Recycling used nuclear fuel helps shrink the physical and environmental demands on permanent underground storage sites by drastically lowering the volume of waste destined for disposal. According to the authors of the newly released report, this approach transforms materials currently viewed as hazardous refuse into a supplemental energy source, making the management of the remaining waste more politically and technically manageable.
The report highlights that “recycling this UNF is possible with advanced recycling technologies and should substantially reduce the amount of high-level waste requiring permanent disposal, thereby reducing repository footprint and costs.” The researchers further explain that a “closed fuel cycle that combines multi-recycling with fast reactors reduces the volume of HLW requiring DGR disposal by 95%.”

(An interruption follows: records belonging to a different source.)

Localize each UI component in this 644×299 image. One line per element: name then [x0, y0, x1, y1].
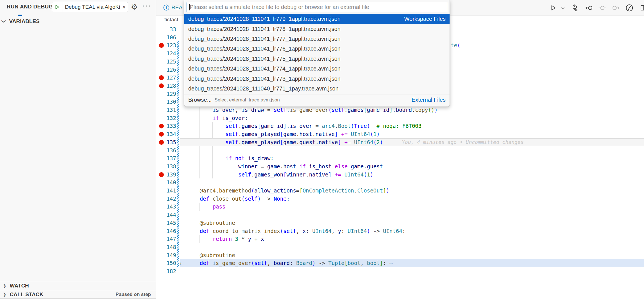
trace-file-label: debug_traces/20241028_111041_lr778_1appl…: [188, 26, 341, 32]
workspace-files-badge[interactable]: Workspace Files: [404, 16, 446, 22]
trace-file-item[interactable]: debug_traces/20241028_111041_lr776_1appl…: [184, 44, 450, 54]
start-debug-play-icon: [54, 4, 60, 10]
line-number[interactable]: 129: [156, 90, 176, 98]
fold-chevron-icon[interactable]: ›: [180, 259, 182, 267]
line-number[interactable]: 144: [156, 211, 176, 219]
code-line[interactable]: 135 self.games_played[game.guest.native]…: [156, 138, 644, 146]
run-and-debug-sidebar: RUN AND DEBUG Debug TEAL via AlgoKi ∨ ⚙ …: [0, 0, 156, 299]
trace-file-item[interactable]: debug_traces/20241028_111041_lr773_1appl…: [184, 74, 450, 83]
line-number[interactable]: 145: [156, 219, 176, 227]
line-number[interactable]: 106: [156, 33, 176, 42]
code-line[interactable]: 139 self.games_won[winner.native] += UIn…: [156, 171, 644, 179]
line-number[interactable]: 130: [156, 98, 176, 106]
code-line[interactable]: 145 @subroutine: [156, 219, 644, 227]
code-line[interactable]: 143 pass: [156, 203, 644, 211]
line-number[interactable]: 128: [156, 82, 176, 90]
line-number[interactable]: 124: [156, 49, 176, 58]
code-line[interactable]: 136: [156, 146, 644, 155]
trace-file-label: debug_traces/20241028_111040_lr771_1pay.…: [188, 85, 339, 92]
code-text: self.games[game_id].is_over = arc4.Bool(…: [187, 122, 421, 130]
external-files-badge[interactable]: External Files: [412, 97, 446, 103]
code-text: self.games_played[game.host.native] += U…: [187, 130, 380, 138]
chevron-right-icon: ❯: [3, 292, 6, 297]
browse-label: Browse...: [188, 97, 212, 103]
code-line[interactable]: 142 def close_out(self) -> None:: [156, 195, 644, 203]
line-number[interactable]: 135: [156, 138, 176, 146]
code-line[interactable]: 138 winner = game.host if is_host else g…: [156, 162, 644, 171]
trace-file-label: debug_traces/20241028_111041_lr775_1appl…: [188, 56, 341, 62]
line-number[interactable]: 148: [156, 243, 176, 251]
call-stack-label: CALL STACK: [10, 291, 44, 298]
trace-file-label: debug_traces/20241028_111041_lr777_1appl…: [188, 36, 341, 42]
line-number[interactable]: 146: [156, 227, 176, 235]
line-number[interactable]: 150: [156, 259, 176, 267]
code-text: def is_game_over(self, board: Board) -> …: [187, 259, 393, 267]
paused-status-badge: Paused on step: [115, 292, 151, 297]
line-number[interactable]: 141: [156, 187, 176, 195]
line-number[interactable]: 136: [156, 146, 176, 155]
focus-underline: [18, 15, 22, 16]
chevron-down-icon[interactable]: ∨: [122, 4, 128, 10]
code-line[interactable]: 133 self.games[game_id].is_over = arc4.B…: [156, 122, 644, 130]
trace-file-item[interactable]: debug_traces/20241028_111041_lr775_1appl…: [184, 54, 450, 64]
trace-file-item[interactable]: debug_traces/20241028_111041_lr777_1appl…: [184, 34, 450, 44]
code-line[interactable]: 182: [156, 267, 644, 275]
line-number[interactable]: 123: [156, 41, 176, 49]
line-number[interactable]: 138: [156, 162, 176, 171]
more-actions-icon[interactable]: ···: [142, 1, 151, 10]
text-cursor: [189, 4, 190, 10]
line-number[interactable]: 149: [156, 251, 176, 259]
trace-file-list: debug_traces/20241028_111041_lr779_1appl…: [184, 14, 450, 94]
code-line[interactable]: 146 def coord_to_matrix_index(self, x: U…: [156, 227, 644, 235]
code-line[interactable]: 148: [156, 243, 644, 251]
call-stack-section-header[interactable]: ❯ CALL STACK Paused on step: [0, 290, 156, 299]
code-line[interactable]: 137 if not is_draw:: [156, 154, 644, 162]
line-number[interactable]: 33: [156, 25, 176, 33]
variables-label: VARIABLES: [9, 18, 40, 24]
watch-section-header[interactable]: ❯ WATCH: [0, 281, 156, 290]
line-number[interactable]: 125: [156, 58, 176, 66]
code-line[interactable]: 141 @arc4.baremethod(allow_actions=[OnCo…: [156, 187, 644, 195]
trace-file-item[interactable]: debug_traces/20241028_111040_lr771_1pay.…: [184, 84, 450, 94]
code-text: def coord_to_matrix_index(self, x: UInt6…: [187, 227, 405, 235]
line-number[interactable]: 133: [156, 122, 176, 130]
trace-file-item[interactable]: debug_traces/20241028_111041_lr778_1appl…: [184, 24, 450, 34]
line-number[interactable]: 142: [156, 195, 176, 203]
code-text: winner = game.host if is_host else game.…: [187, 162, 383, 171]
line-number[interactable]: 127: [156, 74, 176, 82]
code-line[interactable]: 149 @subroutine: [156, 251, 644, 259]
line-number[interactable]: 137: [156, 154, 176, 162]
code-line[interactable]: 147 return 3 * y + x: [156, 235, 644, 243]
start-debug-button[interactable]: [52, 2, 62, 12]
browse-item[interactable]: Browse... Select external .trace.avm.jso…: [184, 95, 450, 105]
line-number[interactable]: 147: [156, 235, 176, 243]
line-number[interactable]: 134: [156, 130, 176, 138]
code-text: def close_out(self) -> None:: [187, 195, 290, 203]
code-line[interactable]: 150› def is_game_over(self, board: Board…: [156, 259, 644, 267]
line-number[interactable]: 143: [156, 203, 176, 211]
code-text: @subroutine: [187, 219, 235, 227]
variables-section-header[interactable]: ❯ VARIABLES: [2, 17, 40, 26]
line-number[interactable]: 140: [156, 178, 176, 187]
code-line[interactable]: 134 self.games_played[game.host.native] …: [156, 130, 644, 138]
code-line[interactable]: 132 if is_over:: [156, 114, 644, 122]
trace-file-input[interactable]: Please select a simulate trace file to d…: [187, 2, 447, 12]
launch-config-label[interactable]: Debug TEAL via AlgoKi: [62, 4, 122, 10]
trace-file-label: debug_traces/20241028_111041_lr773_1appl…: [188, 76, 341, 82]
code-text-fragment: te(: [451, 41, 460, 49]
gear-icon[interactable]: ⚙: [131, 3, 138, 11]
code-text: is_over, is_draw = self.is_game_over(sel…: [187, 106, 437, 114]
line-number[interactable]: 182: [156, 267, 176, 275]
line-number[interactable]: 132: [156, 114, 176, 122]
code-line[interactable]: 144: [156, 211, 644, 219]
line-number[interactable]: 139: [156, 171, 176, 179]
sidebar-title: RUN AND DEBUG: [7, 4, 53, 10]
trace-file-item[interactable]: debug_traces/20241028_111041_lr774_1appl…: [184, 64, 450, 74]
chevron-right-icon: ❯: [3, 283, 6, 288]
chevron-down-icon: ❯: [1, 20, 6, 23]
code-line[interactable]: 140: [156, 178, 644, 187]
line-number[interactable]: 131: [156, 106, 176, 114]
code-line[interactable]: 131 is_over, is_draw = self.is_game_over…: [156, 106, 644, 114]
line-number[interactable]: 126: [156, 66, 176, 74]
trace-file-item[interactable]: debug_traces/20241028_111041_lr779_1appl…: [184, 14, 450, 24]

Essentially, instead of burying all the radioactive leftovers from nuclear power plants in massive, expensive underground vaults, recycling allows engineers to filter out the components that can still be used to create power. By extracting these useful elements to feed newer types of reactors, the amount of material that actually needs to be buried forever is cut down to a small fraction of its original size. This process makes it easier to find and build storage locations because they would not need to be nearly as large or as numerous to handle the nation’s energy waste.
The report “The Case for Commercial Recycling of Used Nuclear Fuel: Assessment and Recommendations” was published by the Energy Innovation Reform Project in Fairfax, Virginia, in April 2026. It was prepared by a team of experts including Dr. Christina Leggett, Paul J. Saunders, and Samuel Thernstrom.